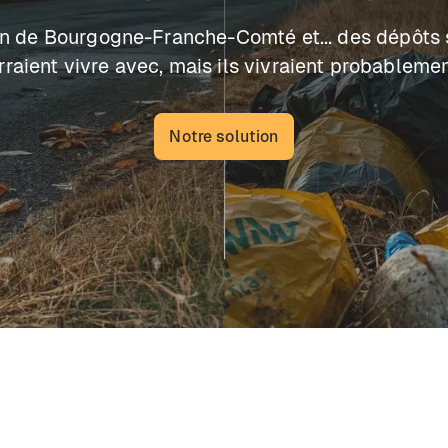
on de Bourgogne-Franche-Comté et... des dépôts
raient vivre avec, mais ils vivraient probableme
Notre solution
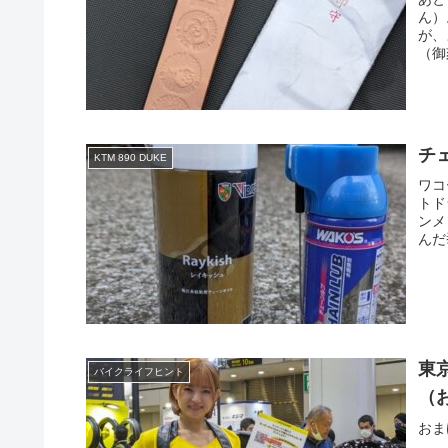
ん）
が、
（御
チ
KTM 890 DUKE
ワコ
トド
ンメ
んだ
東
バイクライフヒント
（
おま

━━━━━━━━

*TASK BRIEF*:
The full text of the data above, exact and without pictures, is what to return.

*RESULT BELOW*:
on de Bourgogne-Franche-Comté et... des dépôts
raient vivre avec, mais ils vivraient probableme
Notre solution
ん）
が、
（御
チ
KTM 890 DUKE
ワコ
トド
ンメ
んだ
東
バイクライフヒント
（
おま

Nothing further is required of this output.